#### Assignment
Entries follow. Return each line that contains the word "navigation".
++++++++++++++++++++
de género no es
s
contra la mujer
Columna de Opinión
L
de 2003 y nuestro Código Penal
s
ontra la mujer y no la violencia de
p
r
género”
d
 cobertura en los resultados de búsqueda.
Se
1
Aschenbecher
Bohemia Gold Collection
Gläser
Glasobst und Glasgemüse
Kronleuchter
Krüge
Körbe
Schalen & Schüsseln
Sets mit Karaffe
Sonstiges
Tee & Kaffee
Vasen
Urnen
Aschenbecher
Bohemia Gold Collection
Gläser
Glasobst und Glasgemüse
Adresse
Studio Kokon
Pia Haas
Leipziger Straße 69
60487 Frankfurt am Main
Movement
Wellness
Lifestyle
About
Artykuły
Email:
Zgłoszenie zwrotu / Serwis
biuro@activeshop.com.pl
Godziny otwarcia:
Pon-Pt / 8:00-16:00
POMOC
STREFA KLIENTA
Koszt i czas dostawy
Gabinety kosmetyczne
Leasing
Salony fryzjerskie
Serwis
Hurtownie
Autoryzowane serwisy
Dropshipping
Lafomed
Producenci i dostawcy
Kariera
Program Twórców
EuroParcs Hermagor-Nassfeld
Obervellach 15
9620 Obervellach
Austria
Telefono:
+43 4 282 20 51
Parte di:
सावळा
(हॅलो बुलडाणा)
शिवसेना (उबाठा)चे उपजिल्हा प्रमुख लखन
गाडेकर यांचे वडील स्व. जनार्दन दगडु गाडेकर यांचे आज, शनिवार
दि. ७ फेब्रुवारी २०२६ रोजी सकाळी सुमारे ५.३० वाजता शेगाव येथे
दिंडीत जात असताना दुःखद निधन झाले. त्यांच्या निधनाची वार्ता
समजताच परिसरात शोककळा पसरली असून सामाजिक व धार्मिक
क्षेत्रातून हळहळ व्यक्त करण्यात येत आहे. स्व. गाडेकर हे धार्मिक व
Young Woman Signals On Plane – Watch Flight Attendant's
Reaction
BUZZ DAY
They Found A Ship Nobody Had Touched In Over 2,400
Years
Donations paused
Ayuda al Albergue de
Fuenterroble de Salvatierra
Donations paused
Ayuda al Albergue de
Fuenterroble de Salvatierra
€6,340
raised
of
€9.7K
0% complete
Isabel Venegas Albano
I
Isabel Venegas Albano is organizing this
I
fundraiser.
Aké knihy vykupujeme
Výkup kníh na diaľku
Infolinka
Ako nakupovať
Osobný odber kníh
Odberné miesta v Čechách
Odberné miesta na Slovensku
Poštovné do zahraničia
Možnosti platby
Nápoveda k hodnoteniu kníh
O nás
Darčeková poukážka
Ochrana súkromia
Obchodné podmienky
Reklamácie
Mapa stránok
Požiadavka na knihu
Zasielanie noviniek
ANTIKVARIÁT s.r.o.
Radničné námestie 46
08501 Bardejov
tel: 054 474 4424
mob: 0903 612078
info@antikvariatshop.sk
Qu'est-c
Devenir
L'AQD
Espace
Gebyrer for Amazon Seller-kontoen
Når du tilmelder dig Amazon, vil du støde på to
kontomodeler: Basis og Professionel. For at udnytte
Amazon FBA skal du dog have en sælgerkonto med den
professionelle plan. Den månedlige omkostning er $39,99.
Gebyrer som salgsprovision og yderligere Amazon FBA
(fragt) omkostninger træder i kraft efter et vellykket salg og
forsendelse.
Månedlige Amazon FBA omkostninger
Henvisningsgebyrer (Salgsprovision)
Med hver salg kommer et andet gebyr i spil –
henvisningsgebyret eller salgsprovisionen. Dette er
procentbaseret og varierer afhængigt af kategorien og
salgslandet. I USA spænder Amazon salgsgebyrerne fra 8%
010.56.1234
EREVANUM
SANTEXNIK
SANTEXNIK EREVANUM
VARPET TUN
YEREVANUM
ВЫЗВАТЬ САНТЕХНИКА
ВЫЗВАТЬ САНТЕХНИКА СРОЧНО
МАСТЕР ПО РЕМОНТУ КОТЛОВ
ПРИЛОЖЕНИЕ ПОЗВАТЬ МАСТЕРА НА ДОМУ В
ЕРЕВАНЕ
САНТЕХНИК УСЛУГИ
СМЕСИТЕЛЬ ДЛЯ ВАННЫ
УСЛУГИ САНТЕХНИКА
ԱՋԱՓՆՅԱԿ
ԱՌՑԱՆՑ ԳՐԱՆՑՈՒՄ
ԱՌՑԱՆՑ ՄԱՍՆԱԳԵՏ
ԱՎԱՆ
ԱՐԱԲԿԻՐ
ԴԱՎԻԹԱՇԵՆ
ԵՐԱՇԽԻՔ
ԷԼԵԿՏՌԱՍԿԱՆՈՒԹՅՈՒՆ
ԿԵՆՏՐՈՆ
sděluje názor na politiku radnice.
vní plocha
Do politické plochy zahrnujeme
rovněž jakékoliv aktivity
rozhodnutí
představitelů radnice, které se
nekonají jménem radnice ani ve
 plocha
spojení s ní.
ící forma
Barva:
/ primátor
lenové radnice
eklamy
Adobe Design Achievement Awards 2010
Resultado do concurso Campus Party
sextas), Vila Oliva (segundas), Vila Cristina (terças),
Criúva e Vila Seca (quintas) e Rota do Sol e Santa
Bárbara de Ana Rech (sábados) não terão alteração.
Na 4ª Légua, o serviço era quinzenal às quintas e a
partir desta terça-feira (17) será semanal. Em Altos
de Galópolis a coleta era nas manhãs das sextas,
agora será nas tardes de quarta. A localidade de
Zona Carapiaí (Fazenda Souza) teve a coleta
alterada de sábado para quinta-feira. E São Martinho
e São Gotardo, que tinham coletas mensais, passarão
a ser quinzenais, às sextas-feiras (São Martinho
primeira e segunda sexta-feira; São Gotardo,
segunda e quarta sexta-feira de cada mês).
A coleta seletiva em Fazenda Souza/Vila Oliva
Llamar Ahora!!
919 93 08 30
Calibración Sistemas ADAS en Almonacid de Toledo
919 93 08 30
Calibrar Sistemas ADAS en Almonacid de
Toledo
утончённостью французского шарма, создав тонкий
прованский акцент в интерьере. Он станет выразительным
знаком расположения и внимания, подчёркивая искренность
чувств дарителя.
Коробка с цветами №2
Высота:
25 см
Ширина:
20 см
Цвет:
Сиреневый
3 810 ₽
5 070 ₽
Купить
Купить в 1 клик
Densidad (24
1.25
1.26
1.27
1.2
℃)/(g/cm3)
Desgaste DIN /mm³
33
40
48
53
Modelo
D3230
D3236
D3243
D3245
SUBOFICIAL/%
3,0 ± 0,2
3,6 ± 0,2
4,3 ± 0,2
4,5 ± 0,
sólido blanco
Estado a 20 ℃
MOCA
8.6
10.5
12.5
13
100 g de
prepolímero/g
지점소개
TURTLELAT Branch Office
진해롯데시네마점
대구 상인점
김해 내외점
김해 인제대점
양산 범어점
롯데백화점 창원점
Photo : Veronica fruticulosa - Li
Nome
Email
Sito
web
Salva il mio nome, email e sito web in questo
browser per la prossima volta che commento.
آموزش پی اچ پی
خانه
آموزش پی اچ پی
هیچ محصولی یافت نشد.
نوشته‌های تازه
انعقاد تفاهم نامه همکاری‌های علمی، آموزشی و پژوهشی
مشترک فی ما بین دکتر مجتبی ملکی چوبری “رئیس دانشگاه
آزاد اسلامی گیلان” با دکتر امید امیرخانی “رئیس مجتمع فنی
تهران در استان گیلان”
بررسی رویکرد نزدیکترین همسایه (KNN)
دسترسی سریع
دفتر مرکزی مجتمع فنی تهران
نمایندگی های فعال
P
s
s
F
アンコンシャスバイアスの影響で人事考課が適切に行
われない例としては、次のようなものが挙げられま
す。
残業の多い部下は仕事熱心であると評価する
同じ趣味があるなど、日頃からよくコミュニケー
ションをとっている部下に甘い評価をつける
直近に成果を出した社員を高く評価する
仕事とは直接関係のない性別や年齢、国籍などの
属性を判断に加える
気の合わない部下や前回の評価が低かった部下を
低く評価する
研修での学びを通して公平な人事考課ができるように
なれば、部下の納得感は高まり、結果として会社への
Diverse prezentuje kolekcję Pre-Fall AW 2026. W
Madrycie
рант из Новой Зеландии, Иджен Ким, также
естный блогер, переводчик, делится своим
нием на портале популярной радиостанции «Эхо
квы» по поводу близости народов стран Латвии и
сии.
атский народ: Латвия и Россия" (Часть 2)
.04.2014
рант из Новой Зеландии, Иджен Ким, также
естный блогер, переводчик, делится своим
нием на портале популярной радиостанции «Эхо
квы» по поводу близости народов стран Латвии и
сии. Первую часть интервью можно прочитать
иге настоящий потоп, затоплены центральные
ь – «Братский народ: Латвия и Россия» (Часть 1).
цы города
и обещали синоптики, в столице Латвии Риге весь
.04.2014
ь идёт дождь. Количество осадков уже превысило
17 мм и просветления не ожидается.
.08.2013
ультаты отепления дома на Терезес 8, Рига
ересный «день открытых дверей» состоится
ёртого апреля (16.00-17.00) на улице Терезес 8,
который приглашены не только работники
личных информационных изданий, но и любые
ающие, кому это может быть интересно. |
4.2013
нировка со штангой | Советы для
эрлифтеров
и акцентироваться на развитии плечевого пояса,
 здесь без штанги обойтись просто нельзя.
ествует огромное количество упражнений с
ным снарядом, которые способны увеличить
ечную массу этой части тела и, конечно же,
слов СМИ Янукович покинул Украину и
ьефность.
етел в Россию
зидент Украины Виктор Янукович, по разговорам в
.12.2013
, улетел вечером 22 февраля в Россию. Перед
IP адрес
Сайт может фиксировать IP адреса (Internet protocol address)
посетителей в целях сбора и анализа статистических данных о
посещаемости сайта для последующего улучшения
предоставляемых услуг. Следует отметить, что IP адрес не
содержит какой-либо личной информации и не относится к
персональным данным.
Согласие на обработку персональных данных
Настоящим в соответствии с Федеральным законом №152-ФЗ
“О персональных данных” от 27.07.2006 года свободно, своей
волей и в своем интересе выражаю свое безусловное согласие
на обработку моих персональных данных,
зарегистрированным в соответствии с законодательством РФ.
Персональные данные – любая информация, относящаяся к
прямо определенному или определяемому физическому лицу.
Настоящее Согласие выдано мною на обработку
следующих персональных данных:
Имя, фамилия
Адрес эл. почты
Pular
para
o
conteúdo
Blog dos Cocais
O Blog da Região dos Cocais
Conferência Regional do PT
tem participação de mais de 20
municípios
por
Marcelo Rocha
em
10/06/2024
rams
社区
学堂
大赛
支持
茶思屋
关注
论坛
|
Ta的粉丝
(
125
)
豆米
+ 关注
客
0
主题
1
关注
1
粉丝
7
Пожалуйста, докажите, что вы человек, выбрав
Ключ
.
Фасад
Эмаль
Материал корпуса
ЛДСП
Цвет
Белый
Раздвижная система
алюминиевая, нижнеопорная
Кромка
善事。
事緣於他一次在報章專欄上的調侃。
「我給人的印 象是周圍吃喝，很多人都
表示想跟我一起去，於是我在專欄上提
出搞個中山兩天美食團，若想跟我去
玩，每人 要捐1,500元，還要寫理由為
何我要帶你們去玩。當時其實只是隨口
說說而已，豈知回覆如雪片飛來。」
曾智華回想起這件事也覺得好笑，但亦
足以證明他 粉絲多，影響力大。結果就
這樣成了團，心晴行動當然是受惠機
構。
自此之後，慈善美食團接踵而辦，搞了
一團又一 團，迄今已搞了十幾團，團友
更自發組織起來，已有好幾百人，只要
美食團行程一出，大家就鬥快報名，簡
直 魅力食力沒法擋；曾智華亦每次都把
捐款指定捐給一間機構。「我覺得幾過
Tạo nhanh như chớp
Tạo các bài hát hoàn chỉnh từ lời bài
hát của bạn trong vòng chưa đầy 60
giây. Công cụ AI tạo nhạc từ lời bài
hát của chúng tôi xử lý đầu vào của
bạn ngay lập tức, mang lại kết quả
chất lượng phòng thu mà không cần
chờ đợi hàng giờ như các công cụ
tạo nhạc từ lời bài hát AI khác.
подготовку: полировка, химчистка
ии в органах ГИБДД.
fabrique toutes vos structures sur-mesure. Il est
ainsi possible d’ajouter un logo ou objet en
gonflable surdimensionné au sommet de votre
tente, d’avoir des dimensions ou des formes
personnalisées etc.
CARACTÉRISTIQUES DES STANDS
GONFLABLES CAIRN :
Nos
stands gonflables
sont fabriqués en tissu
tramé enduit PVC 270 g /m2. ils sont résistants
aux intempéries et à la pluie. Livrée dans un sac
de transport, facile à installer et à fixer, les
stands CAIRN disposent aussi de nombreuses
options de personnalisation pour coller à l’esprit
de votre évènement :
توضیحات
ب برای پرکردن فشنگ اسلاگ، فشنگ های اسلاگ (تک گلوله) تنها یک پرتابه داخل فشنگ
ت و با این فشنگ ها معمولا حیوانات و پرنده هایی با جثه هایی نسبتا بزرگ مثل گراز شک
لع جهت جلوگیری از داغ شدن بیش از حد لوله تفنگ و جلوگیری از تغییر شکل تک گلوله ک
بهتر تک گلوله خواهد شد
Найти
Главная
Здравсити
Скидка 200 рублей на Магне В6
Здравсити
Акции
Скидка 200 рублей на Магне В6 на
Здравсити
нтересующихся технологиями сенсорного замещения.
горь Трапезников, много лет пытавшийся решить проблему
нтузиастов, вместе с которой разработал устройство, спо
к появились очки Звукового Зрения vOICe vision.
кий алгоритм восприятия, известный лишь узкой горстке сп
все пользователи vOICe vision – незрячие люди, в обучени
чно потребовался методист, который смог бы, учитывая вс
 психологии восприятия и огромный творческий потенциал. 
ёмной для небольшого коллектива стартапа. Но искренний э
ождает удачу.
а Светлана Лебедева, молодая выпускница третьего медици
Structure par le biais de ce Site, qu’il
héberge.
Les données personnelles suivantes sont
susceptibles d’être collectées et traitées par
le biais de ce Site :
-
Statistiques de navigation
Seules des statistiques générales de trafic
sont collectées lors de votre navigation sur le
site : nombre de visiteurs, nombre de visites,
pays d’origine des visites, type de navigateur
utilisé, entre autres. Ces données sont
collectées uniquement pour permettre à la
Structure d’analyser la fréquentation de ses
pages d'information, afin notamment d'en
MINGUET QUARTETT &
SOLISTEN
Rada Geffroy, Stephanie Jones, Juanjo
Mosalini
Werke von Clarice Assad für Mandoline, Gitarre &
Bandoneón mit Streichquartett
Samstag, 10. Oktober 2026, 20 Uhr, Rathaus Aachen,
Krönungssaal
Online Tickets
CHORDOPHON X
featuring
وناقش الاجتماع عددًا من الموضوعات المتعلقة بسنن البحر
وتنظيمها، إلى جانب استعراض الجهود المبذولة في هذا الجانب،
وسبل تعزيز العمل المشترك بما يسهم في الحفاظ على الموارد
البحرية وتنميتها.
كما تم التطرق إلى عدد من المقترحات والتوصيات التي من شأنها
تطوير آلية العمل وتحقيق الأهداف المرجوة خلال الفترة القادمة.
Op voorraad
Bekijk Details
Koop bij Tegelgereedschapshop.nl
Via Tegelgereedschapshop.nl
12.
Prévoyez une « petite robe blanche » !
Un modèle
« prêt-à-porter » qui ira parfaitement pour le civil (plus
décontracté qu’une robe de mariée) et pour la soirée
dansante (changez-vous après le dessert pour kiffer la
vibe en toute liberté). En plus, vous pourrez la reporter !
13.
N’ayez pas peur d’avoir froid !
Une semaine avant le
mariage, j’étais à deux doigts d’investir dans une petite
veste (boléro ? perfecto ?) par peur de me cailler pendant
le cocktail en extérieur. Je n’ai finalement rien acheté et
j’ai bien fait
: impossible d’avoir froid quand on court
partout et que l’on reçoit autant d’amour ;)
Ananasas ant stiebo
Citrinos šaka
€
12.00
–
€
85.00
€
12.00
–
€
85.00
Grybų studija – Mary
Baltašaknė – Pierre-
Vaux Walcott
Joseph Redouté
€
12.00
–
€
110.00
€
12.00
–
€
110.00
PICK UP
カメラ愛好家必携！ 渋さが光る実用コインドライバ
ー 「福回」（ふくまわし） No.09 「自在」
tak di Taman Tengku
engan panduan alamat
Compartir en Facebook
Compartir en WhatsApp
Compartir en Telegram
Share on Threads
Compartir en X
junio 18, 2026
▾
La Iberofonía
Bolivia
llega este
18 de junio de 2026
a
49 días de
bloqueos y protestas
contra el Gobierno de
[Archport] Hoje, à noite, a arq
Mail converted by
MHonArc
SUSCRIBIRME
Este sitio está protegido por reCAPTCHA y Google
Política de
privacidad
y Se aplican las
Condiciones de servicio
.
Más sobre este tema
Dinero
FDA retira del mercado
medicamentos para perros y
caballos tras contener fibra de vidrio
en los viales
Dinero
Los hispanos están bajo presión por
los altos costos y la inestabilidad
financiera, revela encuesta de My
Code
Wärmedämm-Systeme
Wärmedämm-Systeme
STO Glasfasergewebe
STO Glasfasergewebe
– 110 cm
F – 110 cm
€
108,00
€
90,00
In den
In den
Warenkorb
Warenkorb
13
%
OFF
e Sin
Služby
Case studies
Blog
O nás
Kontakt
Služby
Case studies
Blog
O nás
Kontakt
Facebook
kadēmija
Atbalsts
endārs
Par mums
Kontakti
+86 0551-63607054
++++++++++++++++++++
#### Task answer
Statistiques de navigation
sont collectées lors de votre navigation sur le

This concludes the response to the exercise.